Exercise description: Across the listing below, count every line where the string "Kutuları" appears, then give only the count.

- - - -

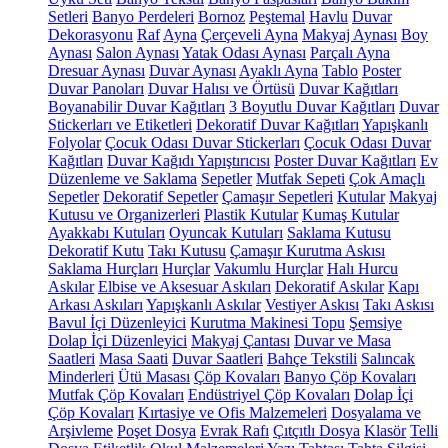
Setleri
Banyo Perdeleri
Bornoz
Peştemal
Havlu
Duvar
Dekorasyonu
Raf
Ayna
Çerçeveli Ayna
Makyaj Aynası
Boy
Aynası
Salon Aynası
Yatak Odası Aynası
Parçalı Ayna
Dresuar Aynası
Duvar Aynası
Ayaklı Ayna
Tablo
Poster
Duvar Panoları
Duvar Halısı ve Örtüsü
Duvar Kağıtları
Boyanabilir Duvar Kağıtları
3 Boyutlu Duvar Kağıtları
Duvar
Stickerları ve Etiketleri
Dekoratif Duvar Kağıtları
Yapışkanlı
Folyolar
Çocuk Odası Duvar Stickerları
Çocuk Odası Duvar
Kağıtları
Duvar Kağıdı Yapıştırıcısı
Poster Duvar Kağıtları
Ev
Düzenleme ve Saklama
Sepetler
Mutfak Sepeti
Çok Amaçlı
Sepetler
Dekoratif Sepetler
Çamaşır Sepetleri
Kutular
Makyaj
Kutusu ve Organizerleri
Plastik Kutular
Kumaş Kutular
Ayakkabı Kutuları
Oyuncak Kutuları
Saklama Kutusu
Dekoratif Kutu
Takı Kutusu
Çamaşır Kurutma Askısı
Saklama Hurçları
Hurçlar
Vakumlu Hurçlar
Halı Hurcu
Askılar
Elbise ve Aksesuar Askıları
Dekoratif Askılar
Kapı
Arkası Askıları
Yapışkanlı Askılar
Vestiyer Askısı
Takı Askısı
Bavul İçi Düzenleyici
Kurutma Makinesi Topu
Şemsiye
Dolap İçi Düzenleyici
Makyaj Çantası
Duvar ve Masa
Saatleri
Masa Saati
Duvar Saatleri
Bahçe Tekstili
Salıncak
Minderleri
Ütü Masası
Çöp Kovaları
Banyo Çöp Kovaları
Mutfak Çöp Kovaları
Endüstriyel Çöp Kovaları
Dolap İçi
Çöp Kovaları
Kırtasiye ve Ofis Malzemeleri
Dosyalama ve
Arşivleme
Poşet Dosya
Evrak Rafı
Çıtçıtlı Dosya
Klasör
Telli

- - - -

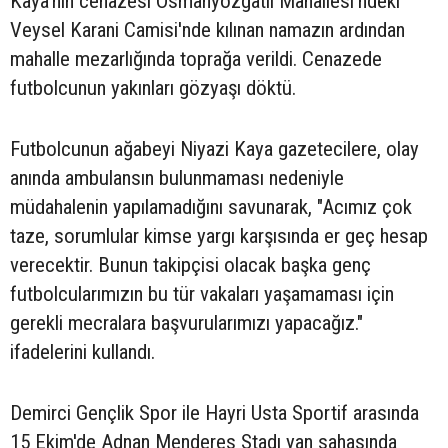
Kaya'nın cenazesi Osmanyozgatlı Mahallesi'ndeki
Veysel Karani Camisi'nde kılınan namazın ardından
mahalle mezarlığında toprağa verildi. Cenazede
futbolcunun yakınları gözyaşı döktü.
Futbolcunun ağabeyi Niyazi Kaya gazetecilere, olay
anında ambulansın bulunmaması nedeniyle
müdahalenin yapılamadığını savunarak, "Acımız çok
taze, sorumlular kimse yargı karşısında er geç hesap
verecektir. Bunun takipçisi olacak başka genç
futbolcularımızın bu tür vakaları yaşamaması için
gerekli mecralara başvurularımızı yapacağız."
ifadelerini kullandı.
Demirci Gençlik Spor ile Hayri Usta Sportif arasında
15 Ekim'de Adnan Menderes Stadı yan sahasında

- - - -

Solution to the problem: 2